This paper explores research and innovation policies supporting university-industry collaborative programmes. It is argued in the paper that the policy rationale behind the recent emphasis on such programmes originates in, and is legitimised by, conceptual developments in the social sciences advocating a systems perspective. Influential concepts representing this system perspective are ‘mode 2’, triple helix and regional clusters. Though being seriously criticized by academics for its conceptual flaws and limited empirical validation, these concepts have rapidly been transferred into policy practice by many governments in the EU and OECD.
The purpose of the paper is to show and critically discuss how a systems perspective within national research and innovation policy is formulated, negotiated and, finally, implemented in a regional biotech commercialization project in Sweden, called Uppsala Bio-X. Three main questions are addressed in the paper. To what extent do research and innovation policies at national and regional levels reflect key features of recently developed system approaches in the social sciences? How have key actors influenced strategies for implementing Uppsala Bio-X? What effects, both quantifiable and non-quantifiable, can be traced?
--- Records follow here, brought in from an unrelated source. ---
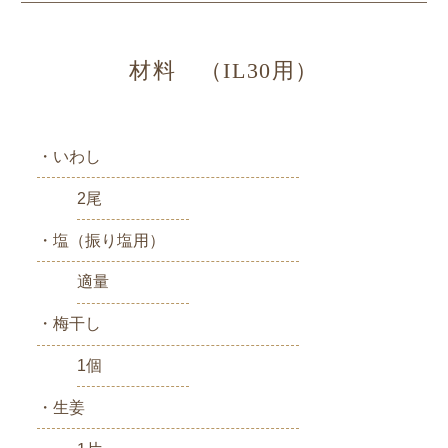
材料 （IL30用）
・いわし
2尾
・塩（振り塩用）
適量
・梅干し
1個
・生姜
It is concluded that (i) national and regional research and innovation policy display central elements of recent conceptual development in the social sciences; (ii) actors advocating industry involvement have gradually increased their influence; (iii) researchers participating in the project examined in the study appear to support a gradual change towards commercial ends; (iv) beside usually expected effects (publications, patents, new jobs) of the project, the effects also include changed perception amongst the university researchers as well as (v) substantial unexpected side-effects that concern development of existing local biotech firms and the establishment of interdisciplinary research teams. As such, the paper contributes to the understanding both of impacts of policy programmes as well as of institutional changes that redefine the boundaries between universities and firms.